Background: Inhaled corticosteroids (ICS) afford therapeutic benefits in some COPD patients, but their widespread use is cautioned due to an increased risk of developing pneumonia. Subclass variations exist, and the risk profile differs for individual ICS. Formulation particle size has been identified as a potential effect modifier. The present study compared the risk of pneumonia among new COPD users of fixed-dose combination inhalers containing fine-particle fluticasone (fp-FDC-F) versus extrafine particle beclometasone (ef-FDC-BDP). Methods: A propensity matched historical cohort study was conducted using data from the Optimum Patient Care Research Database. COPD patients aged >40 years with >1 year of continuous medical data who initiated fp-FDC-F or ef-FDC-BDP were compared. The primary outcome was time to pneumonia event, as treated, using either sensitive (physician diagnosed) or specific (physician diagnosed and x-ray or hospital admission confirmed) definitions. Results: A total of 13,316 patients were matched. Initiation of fp-FDC-F (mean dosage furoate 99 mu g; propionate 710 mu g) was associated with an increased risk of pneumonia versus ef-FDC-BDP (mean beclometasone dose 395 mu g), irrespective of definition (sensitive HR 1.38 95% CI 1.14-1.68; specific HR 1.31 95% CI 1.05-1.62).

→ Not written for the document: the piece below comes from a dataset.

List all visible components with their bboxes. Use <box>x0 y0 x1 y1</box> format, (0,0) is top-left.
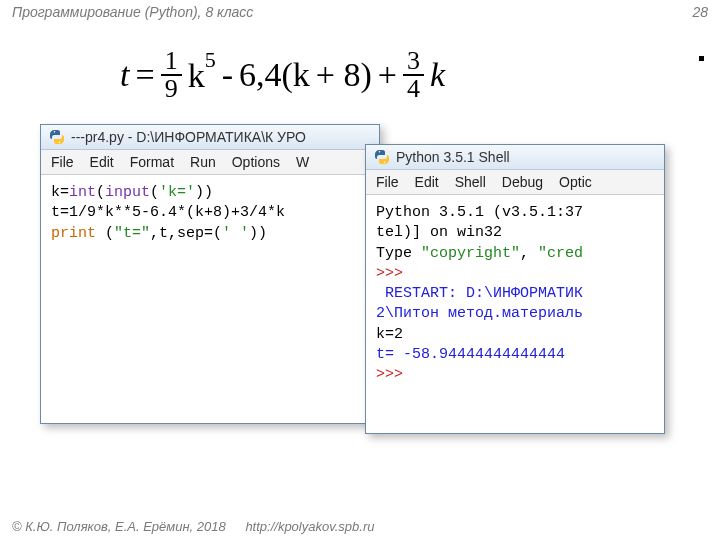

Conclusion: In the current investigation, we found that in comparison to extrafine beclomethasone, commencing a formulation containing fluticasone is associated with an increased risk of developing pneumonia. These observations support the idea that not all ICS are equal in their adverse effects and subclass variations exist and should be carefully considered in the treatment choice.